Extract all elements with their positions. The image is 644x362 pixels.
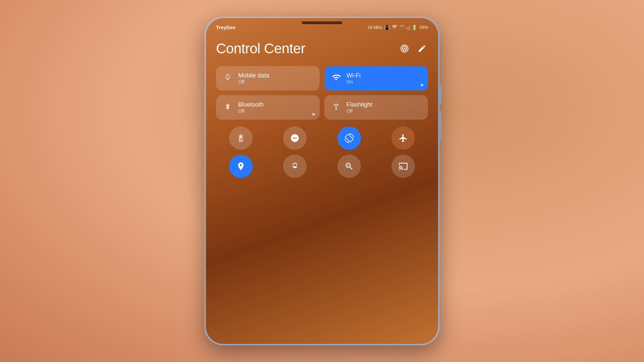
wifi-arrow-icon: ▶ [421, 82, 424, 87]
status-icons: 16 kB/s 📳 ◁ 🔋 33% [368, 24, 428, 31]
status-bar: TreyDev 16 kB/s 📳 ◁ 🔋 33% [206, 18, 438, 34]
cast-button[interactable] [391, 155, 415, 178]
edit-icon-button[interactable] [416, 43, 428, 55]
mobile-data-label: Mobile data [238, 72, 269, 79]
circle-buttons-row2 [216, 155, 428, 178]
flashlight-tile[interactable]: Flashlight Off [324, 95, 428, 120]
phone-notch [302, 21, 342, 24]
bluetooth-label: Bluetooth [238, 101, 264, 108]
airplane-button[interactable] [391, 126, 415, 150]
auto-rotate-button[interactable] [337, 126, 361, 150]
battery-icon: 🔋 [412, 25, 417, 30]
volume-button[interactable] [440, 111, 441, 141]
zoom-button[interactable] [337, 155, 361, 178]
bluetooth-text: Bluetooth Off [238, 101, 264, 114]
dnd-button[interactable] [283, 126, 307, 150]
wifi-label: Wi-Fi [346, 72, 361, 79]
location-button[interactable] [229, 155, 253, 178]
flashlight-icon [331, 103, 341, 112]
settings-icon-button[interactable] [398, 43, 411, 55]
tile-grid: Mobile data Off Wi-Fi On ▶ [216, 66, 428, 120]
flashlight-text: Flashlight Off [346, 101, 372, 114]
title-icons [398, 43, 428, 55]
mobile-data-text: Mobile data Off [238, 72, 269, 84]
bluetooth-tile[interactable]: Bluetooth Off ▶ [216, 95, 320, 120]
page-title: Control Center [216, 41, 305, 57]
bluetooth-icon [223, 103, 233, 112]
wifi-tile[interactable]: Wi-Fi On ▶ [324, 66, 428, 90]
battery-percent: 33% [419, 25, 428, 30]
wifi-status-icon [392, 24, 397, 31]
mobile-data-sublabel: Off [238, 79, 269, 84]
phone-screen: TreyDev 16 kB/s 📳 ◁ 🔋 33% [206, 18, 438, 344]
flashlight-label: Flashlight [346, 101, 372, 108]
wifi-icon [331, 73, 341, 84]
circle-buttons-row1 [216, 126, 428, 150]
hotspot-button[interactable] [283, 155, 307, 178]
phone-frame: TreyDev 16 kB/s 📳 ◁ 🔋 33% [205, 17, 439, 345]
network-speed: 16 kB/s [368, 25, 382, 30]
bluetooth-arrow-icon: ▶ [313, 112, 316, 116]
carrier-name: TreyDev [216, 24, 235, 30]
power-button[interactable] [440, 84, 441, 104]
wifi-text: Wi-Fi On [346, 72, 361, 84]
mobile-data-tile[interactable]: Mobile data Off [216, 66, 320, 90]
flashlight-sublabel: Off [346, 108, 372, 114]
wifi-sublabel: On [346, 79, 361, 84]
signal-icon: ◁ [399, 24, 410, 31]
bluetooth-sublabel: Off [238, 108, 264, 114]
vibrate-icon: 📳 [384, 25, 390, 30]
battery-saver-button[interactable] [229, 126, 253, 150]
mobile-data-icon [223, 73, 233, 83]
control-center-content: Control Center [206, 34, 438, 185]
title-row: Control Center [216, 41, 428, 57]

###

Your copy must match the records above word for word and contain no pictures.

Extract all elements with their positions. The image is 644x362 pixels.
wifi-arrow-icon: ▶ [421, 82, 424, 87]
status-icons: 16 kB/s 📳 ◁ 🔋 33% [368, 24, 428, 31]
status-bar: TreyDev 16 kB/s 📳 ◁ 🔋 33% [206, 18, 438, 34]
cast-button[interactable] [391, 155, 415, 178]
edit-icon-button[interactable] [416, 43, 428, 55]
mobile-data-label: Mobile data [238, 72, 269, 79]
circle-buttons-row2 [216, 155, 428, 178]
flashlight-tile[interactable]: Flashlight Off [324, 95, 428, 120]
phone-notch [302, 21, 342, 24]
bluetooth-label: Bluetooth [238, 101, 264, 108]
airplane-button[interactable] [391, 126, 415, 150]
auto-rotate-button[interactable] [337, 126, 361, 150]
battery-icon: 🔋 [412, 25, 417, 30]
volume-button[interactable] [440, 111, 441, 141]
zoom-button[interactable] [337, 155, 361, 178]
bluetooth-text: Bluetooth Off [238, 101, 264, 114]
dnd-button[interactable] [283, 126, 307, 150]
wifi-label: Wi-Fi [346, 72, 361, 79]
location-button[interactable] [229, 155, 253, 178]
flashlight-icon [331, 103, 341, 112]
settings-icon-button[interactable] [398, 43, 411, 55]
tile-grid: Mobile data Off Wi-Fi On ▶ [216, 66, 428, 120]
flashlight-text: Flashlight Off [346, 101, 372, 114]
title-icons [398, 43, 428, 55]
mobile-data-text: Mobile data Off [238, 72, 269, 84]
bluetooth-tile[interactable]: Bluetooth Off ▶ [216, 95, 320, 120]
page-title: Control Center [216, 41, 305, 57]
bluetooth-icon [223, 103, 233, 112]
wifi-tile[interactable]: Wi-Fi On ▶ [324, 66, 428, 90]
battery-percent: 33% [419, 25, 428, 30]
wifi-status-icon [392, 24, 397, 31]
mobile-data-sublabel: Off [238, 79, 269, 84]
phone-screen: TreyDev 16 kB/s 📳 ◁ 🔋 33% [206, 18, 438, 344]
flashlight-label: Flashlight [346, 101, 372, 108]
wifi-icon [331, 73, 341, 84]
circle-buttons-row1 [216, 126, 428, 150]
hotspot-button[interactable] [283, 155, 307, 178]
phone-frame: TreyDev 16 kB/s 📳 ◁ 🔋 33% [205, 17, 439, 345]
network-speed: 16 kB/s [368, 25, 382, 30]
bluetooth-arrow-icon: ▶ [313, 112, 316, 116]
carrier-name: TreyDev [216, 24, 235, 30]
power-button[interactable] [440, 84, 441, 104]
wifi-text: Wi-Fi On [346, 72, 361, 84]
mobile-data-tile[interactable]: Mobile data Off [216, 66, 320, 90]
flashlight-sublabel: Off [346, 108, 372, 114]
wifi-sublabel: On [346, 79, 361, 84]
signal-icon: ◁ [399, 24, 410, 31]
bluetooth-sublabel: Off [238, 108, 264, 114]
vibrate-icon: 📳 [384, 25, 390, 30]
battery-saver-button[interactable] [229, 126, 253, 150]
mobile-data-icon [223, 73, 233, 83]
control-center-content: Control Center [206, 34, 438, 185]
title-row: Control Center [216, 41, 428, 57]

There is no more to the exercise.